BEGIN Material provided

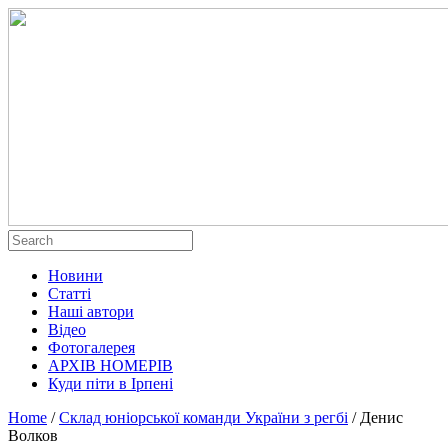
Новини
Статті
Наші автори
Відео
Фотогалерея
АРХІВ НОМЕРІВ
Куди піти в Ірпені
Home
/
Склад юніорської команди України з регбі
/
Денис
Волков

END Material provided

What you will do
Working down from the line that contains "Куди піти в Ірпені", retype each line exactly through the last line of the data, and give nothing else.

Your response
Куди піти в Ірпені
Home
/
Склад юніорської команди України з регбі
/
Денис
Волков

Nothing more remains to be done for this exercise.